Copy out each line of the entries where the word "Agolada" is present.

^^^^

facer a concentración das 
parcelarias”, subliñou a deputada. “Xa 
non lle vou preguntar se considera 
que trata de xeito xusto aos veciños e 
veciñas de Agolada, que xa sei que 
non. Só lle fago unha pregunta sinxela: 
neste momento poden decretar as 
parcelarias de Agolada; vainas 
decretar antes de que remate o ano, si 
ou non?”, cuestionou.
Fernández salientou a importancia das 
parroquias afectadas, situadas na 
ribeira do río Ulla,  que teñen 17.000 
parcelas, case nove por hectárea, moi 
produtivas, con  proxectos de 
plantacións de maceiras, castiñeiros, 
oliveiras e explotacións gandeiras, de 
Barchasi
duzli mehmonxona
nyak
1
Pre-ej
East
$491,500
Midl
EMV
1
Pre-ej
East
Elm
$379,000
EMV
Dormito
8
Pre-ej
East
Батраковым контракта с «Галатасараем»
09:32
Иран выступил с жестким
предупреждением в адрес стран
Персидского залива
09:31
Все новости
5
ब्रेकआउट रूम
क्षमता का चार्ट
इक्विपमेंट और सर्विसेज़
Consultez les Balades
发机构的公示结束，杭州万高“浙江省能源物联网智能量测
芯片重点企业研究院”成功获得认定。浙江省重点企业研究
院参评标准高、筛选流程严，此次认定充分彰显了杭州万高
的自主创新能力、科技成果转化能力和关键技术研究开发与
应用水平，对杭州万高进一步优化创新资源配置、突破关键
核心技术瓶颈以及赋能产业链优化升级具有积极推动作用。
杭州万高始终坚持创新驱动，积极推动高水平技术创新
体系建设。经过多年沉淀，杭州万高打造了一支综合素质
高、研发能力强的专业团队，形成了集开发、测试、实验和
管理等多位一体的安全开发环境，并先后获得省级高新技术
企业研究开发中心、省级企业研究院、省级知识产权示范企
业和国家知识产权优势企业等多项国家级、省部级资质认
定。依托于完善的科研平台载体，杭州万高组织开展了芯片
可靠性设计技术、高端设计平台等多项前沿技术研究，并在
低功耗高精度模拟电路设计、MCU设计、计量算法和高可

^^^^

> Reply to the exercise
veciñas de Agolada, que xa sei que 
parcelarias de Agolada; vainas 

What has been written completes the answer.